Indeed, warring factions in different parts of
the world have paid special attention to mass communications - for
example, the murderous output of the notorious Radio Television
Libre des Mille Collines in Rwanda; the media war conducted by the
western allies and Saddam Hussein during the Gulf War; the propaganda
battle during the Kosovan crisis; and the continuing conflict between
Israel and Palestine. The events of 11 September 2001 were played
out for the mass media, and in the 'war against terrorism' that
followed, the media has played a crucial role for all parties to
the conflict, even though the latest figures indicate that barely
one in 10 Afghans has access to a radio set.
Even in parts of the world where mass media flourishes,
access is likely to be restricted, by economic circumstances and
parental controls, for instance. Recent studies of media use by
children in the United States and India indicate that affluent,
urban dwellers have greater access, and that boys have access to
a broader range of media products than girls. Children from minority
groups within both societies are less well-served.

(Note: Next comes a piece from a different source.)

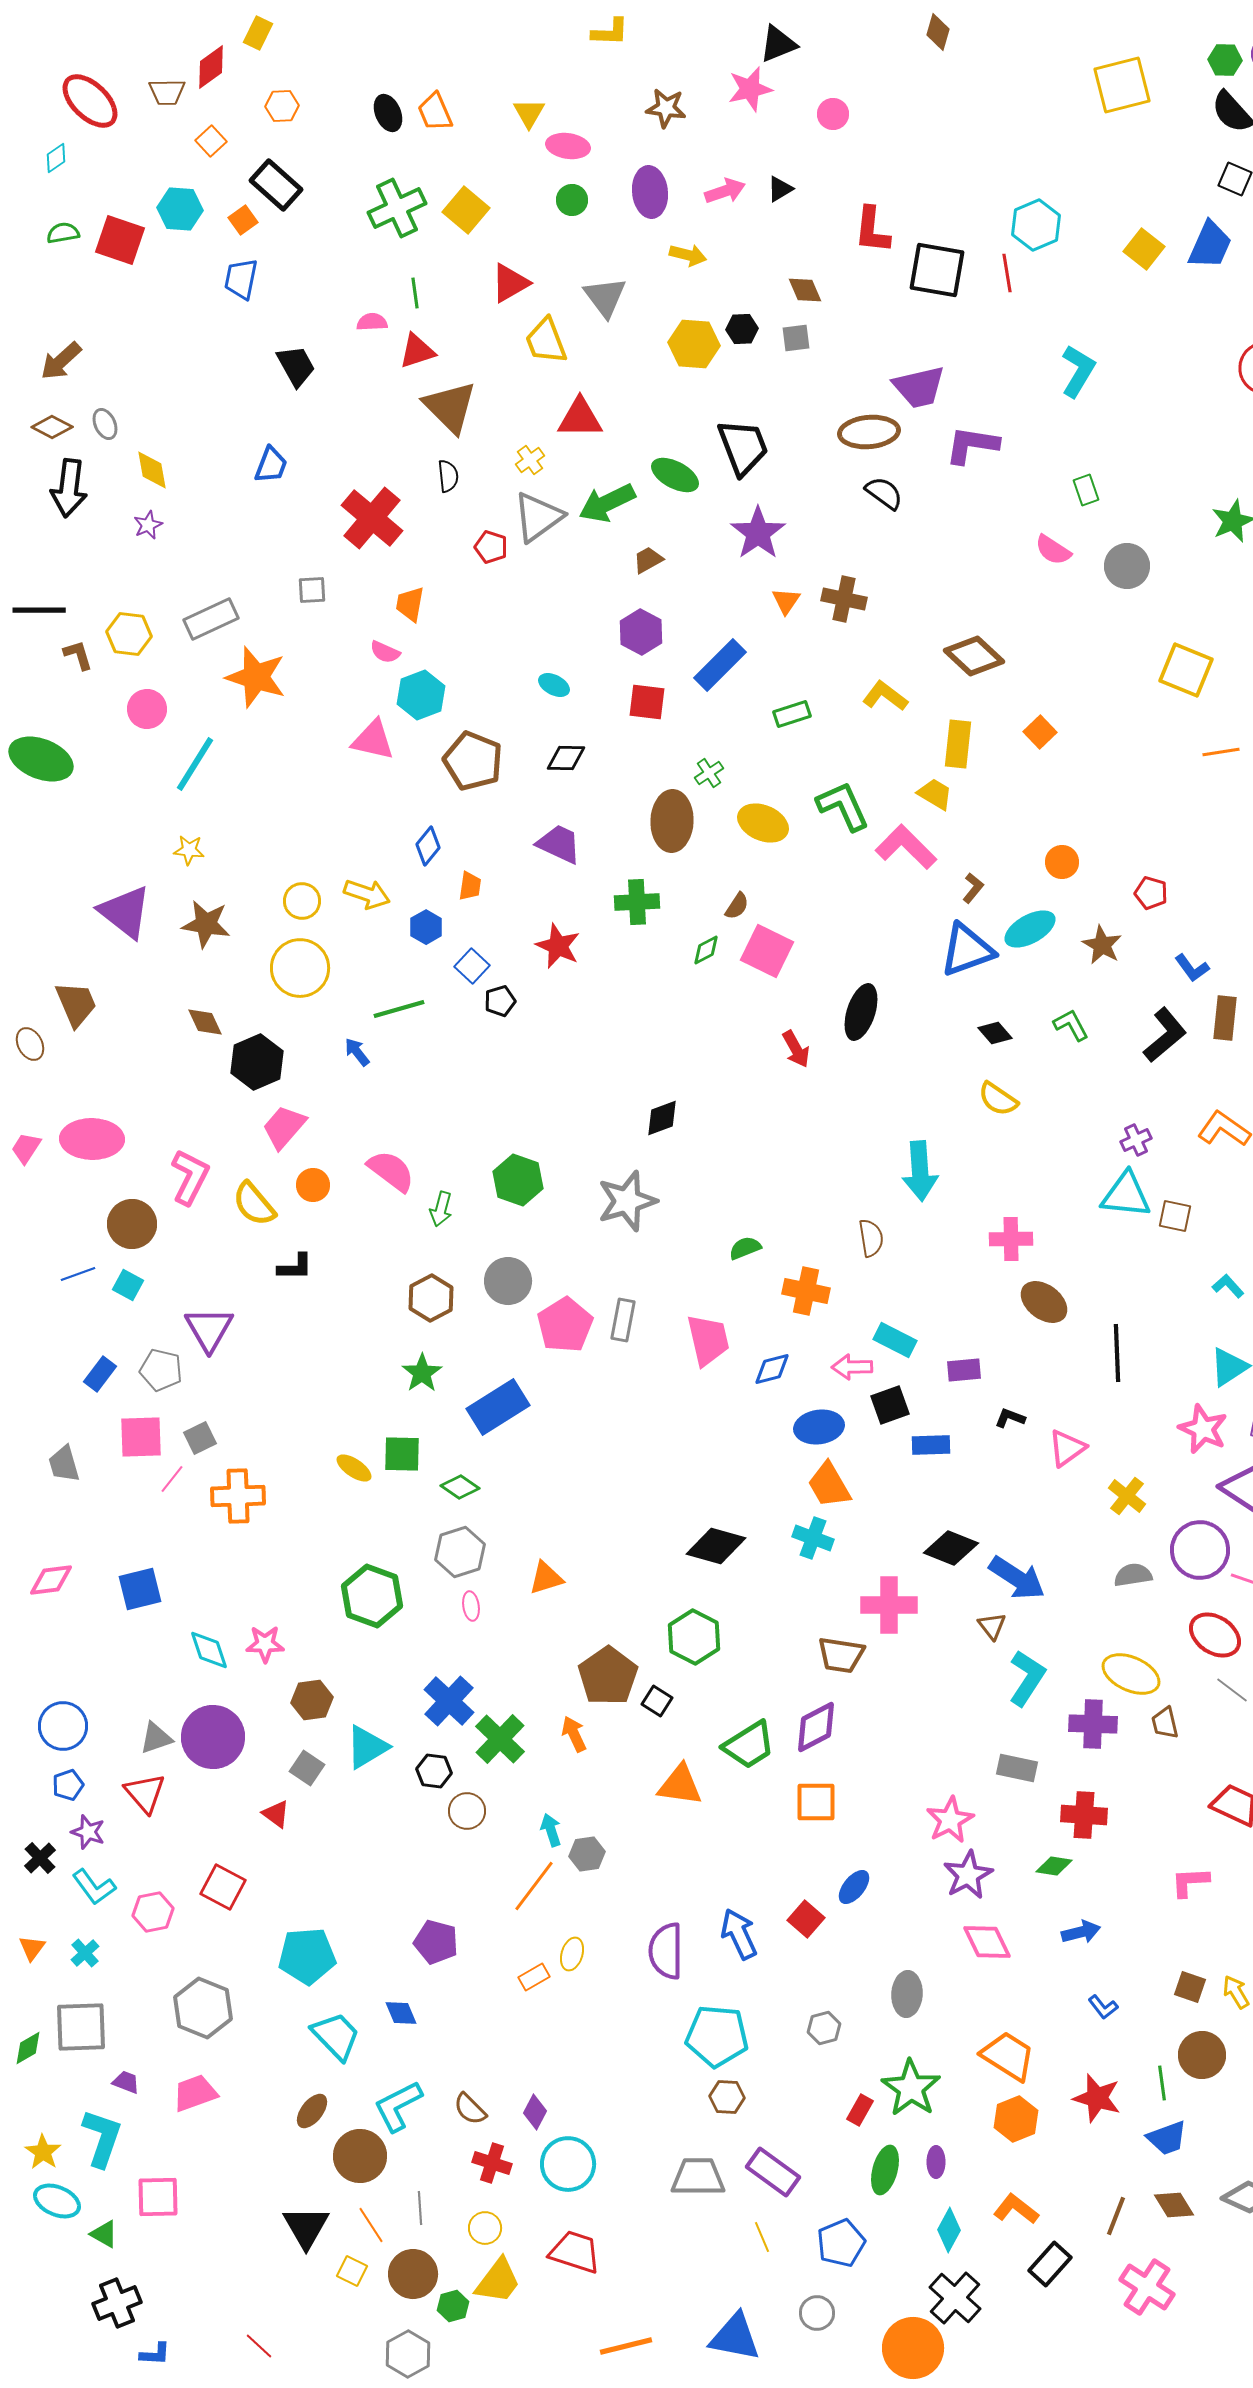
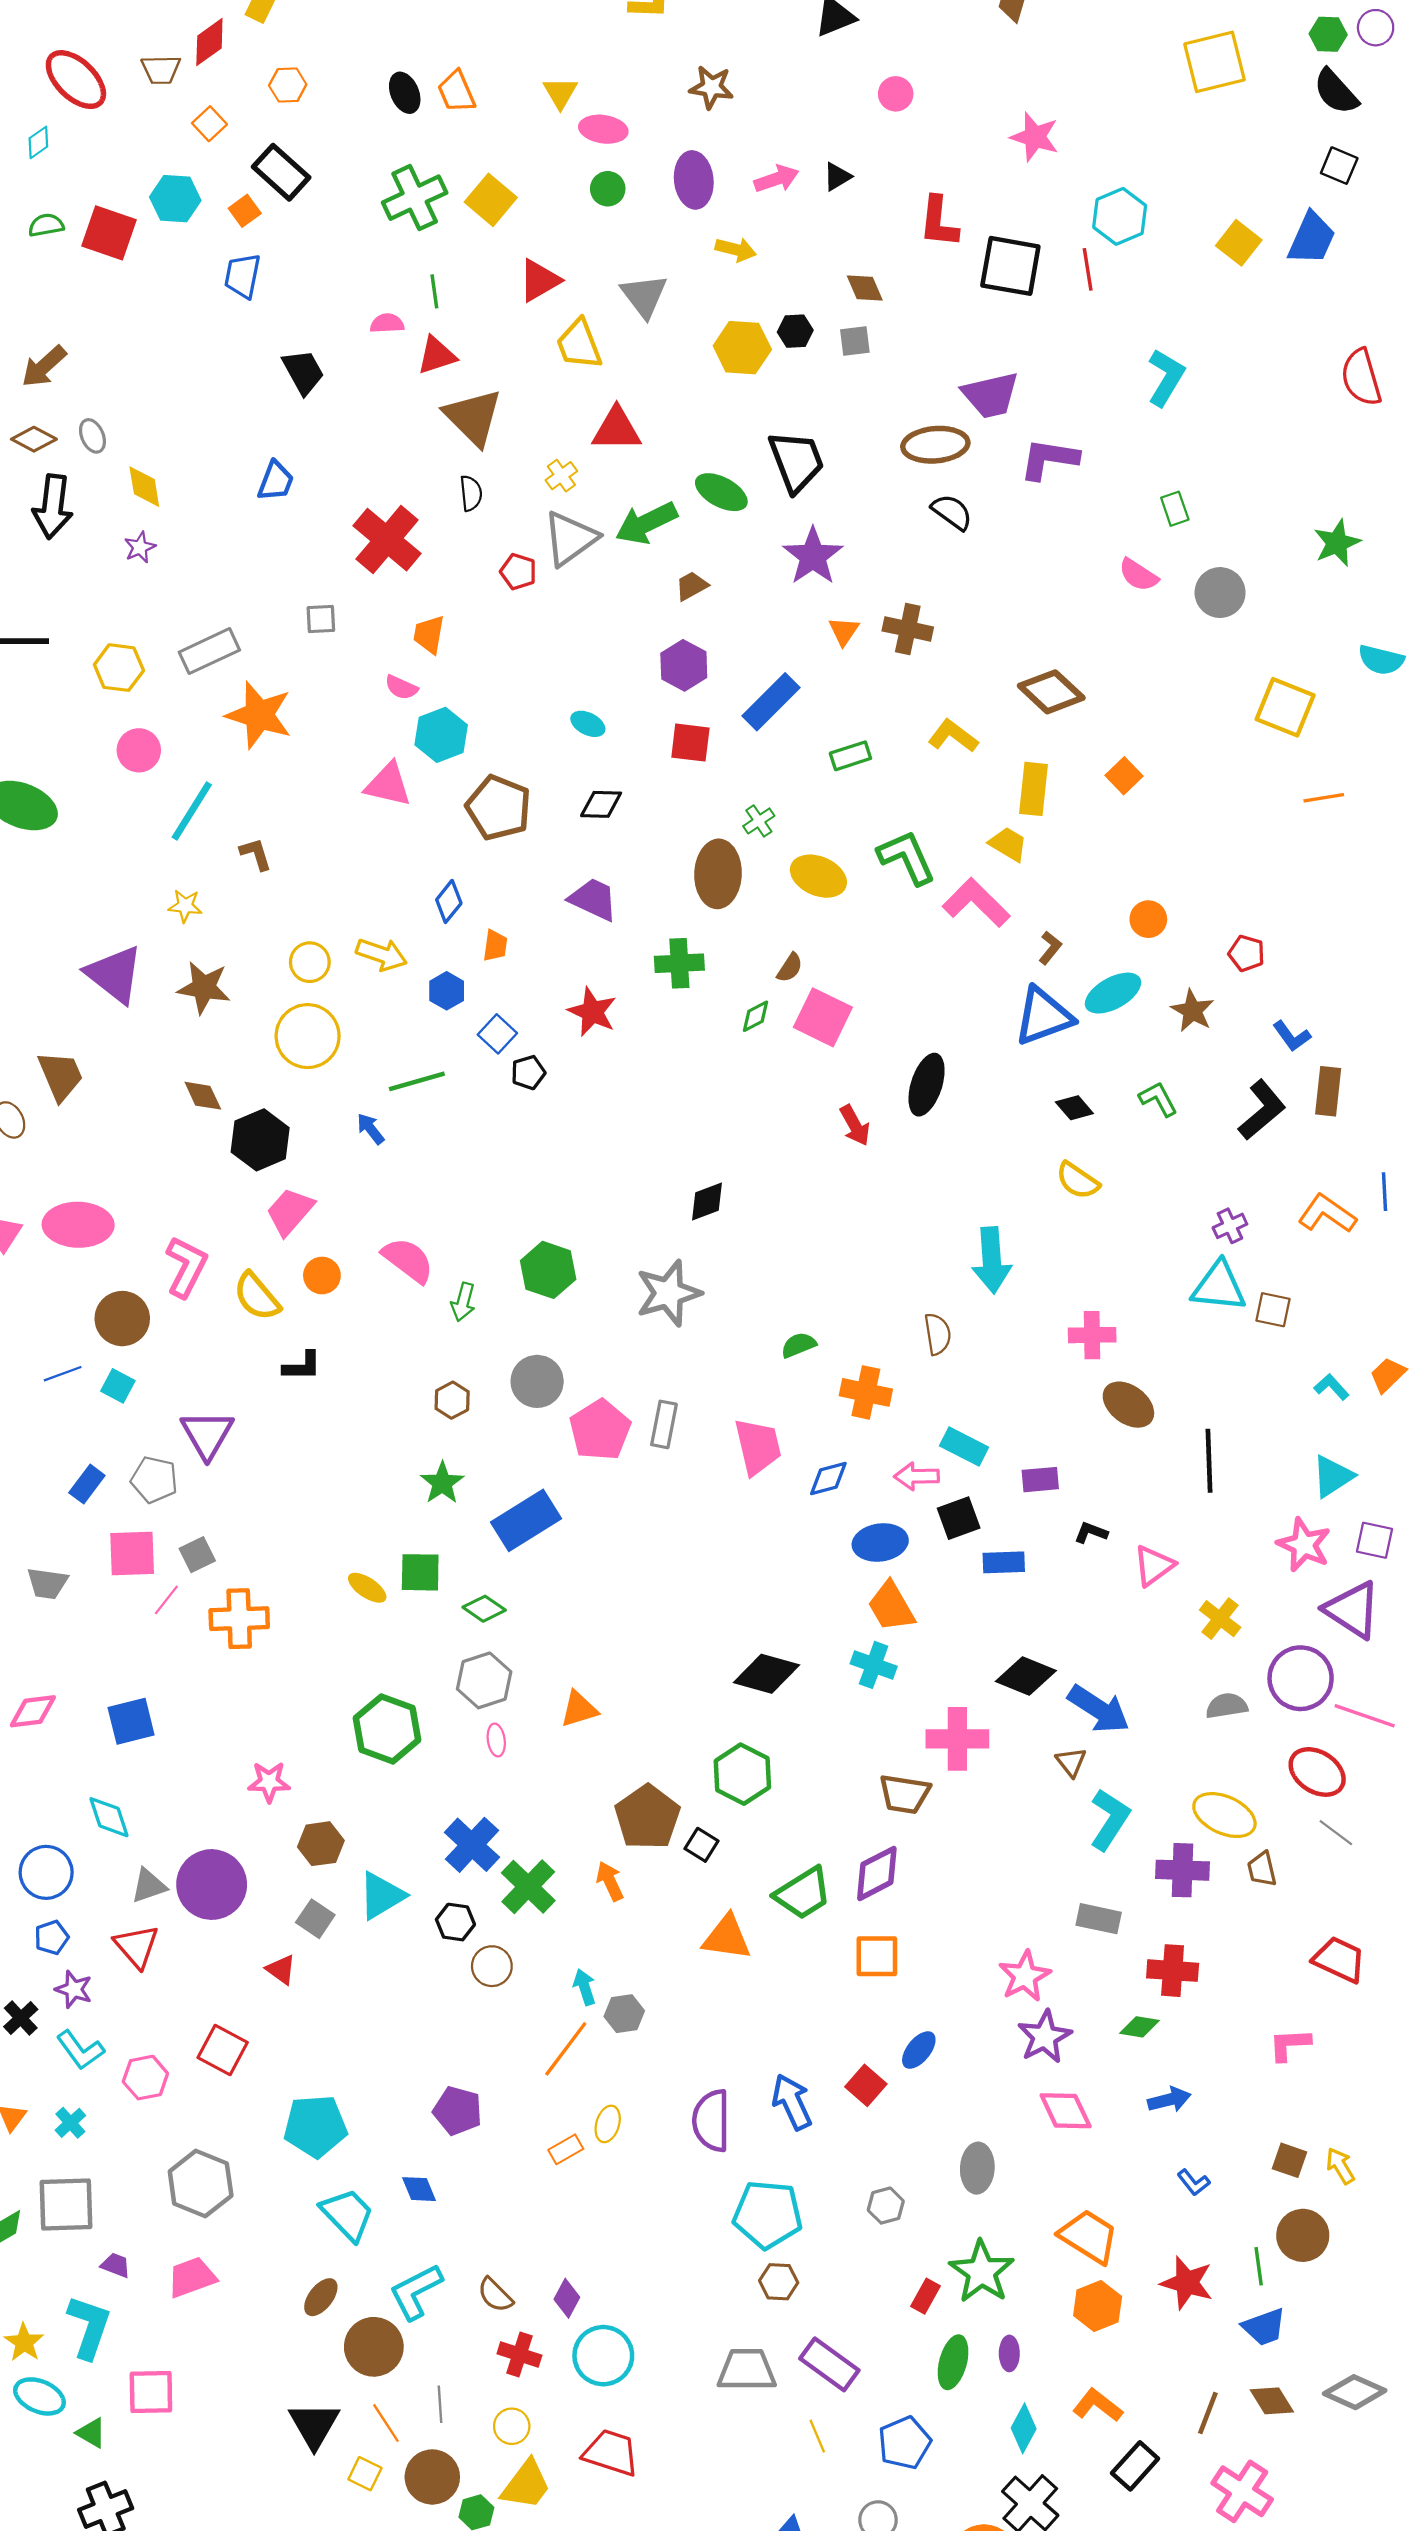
pink star: (750, 89) -> (1035, 137), moved, turned 30
brown L-shape: (78, 655) -> (256, 854), moved
brown hexagon: (431, 1298) -> (452, 1400), size x0.7
gray trapezoid: (64, 1464) -> (47, 1583), turned -66
cyan diamond: (209, 1650) -> (109, 1817), moved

Where media products are at the most dense - in
the Nordic countries and North America - children have a greater
variety of products to choose from and increasingly have unlimited
access in the home, with their own personal computers, Internet
connections, electronic game sets, radios, CD players and televisions.

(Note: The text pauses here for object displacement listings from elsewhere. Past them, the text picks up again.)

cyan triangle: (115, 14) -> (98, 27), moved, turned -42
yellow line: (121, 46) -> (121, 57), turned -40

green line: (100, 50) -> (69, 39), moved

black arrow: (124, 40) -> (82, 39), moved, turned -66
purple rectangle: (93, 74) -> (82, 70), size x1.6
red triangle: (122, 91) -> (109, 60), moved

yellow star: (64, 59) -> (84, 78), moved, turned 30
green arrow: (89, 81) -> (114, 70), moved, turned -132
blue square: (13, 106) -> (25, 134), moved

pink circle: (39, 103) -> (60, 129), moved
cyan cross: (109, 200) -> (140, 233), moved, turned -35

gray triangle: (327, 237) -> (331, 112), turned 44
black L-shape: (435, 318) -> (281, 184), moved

Since many of the games, programmes, music and
related merchandise are common across national boundaries, it could
be argued that the communications revolution has opened up shared
interests among young people. Globalization could be said to have
created a youth culture that is recognizable in every corner of
the world - cartoon characters, music styles, fast foods, fashion
brands and media celebrities.
Ironically the public service ethos - guaranteeing
universal access - which has underpinned the development of mass
media in many western countries, has opened the door to what many
now regard as a dissolution of cultural identities. Mass production
of media products for huge markets means sales at lower prices than
those produced in smaller markets. Those who dominate the global
media scene are therefore also able to define the supposedly uniting
'global culture'.
When the British Broadcasting Corporation (BBC),
the world's best known public service broadcaster, announced plans
for two new digital television channels entirely devoted to young
people, and allowing their own participation in the process, it
faced opposition from global commercial competitors, who feared
the loss of an important share of the market.
This is an indication that importance is attached
to children - especially as a potential market in western democracies.
However such competition offers little consolation to the millions
of children who have never seen a television set.
Just as they object to being treated as passive
consumers, children also recognize that their own identity is being
sold short by media promotion of alien or anodyne cultural values,
and they appreciate the irony that so much of the merchandise associated
with global media output is manufactured by children in the poorest
countries.
Children and young people's rights to participate
in society are hampered both by a lack of communication infrastructure
and by competition for market domination. These are major issues
that have to be addressed by governments, but children and their
supporters can apply pressure by demanding greater equality in the
distribution or media and opportunities for self-expression.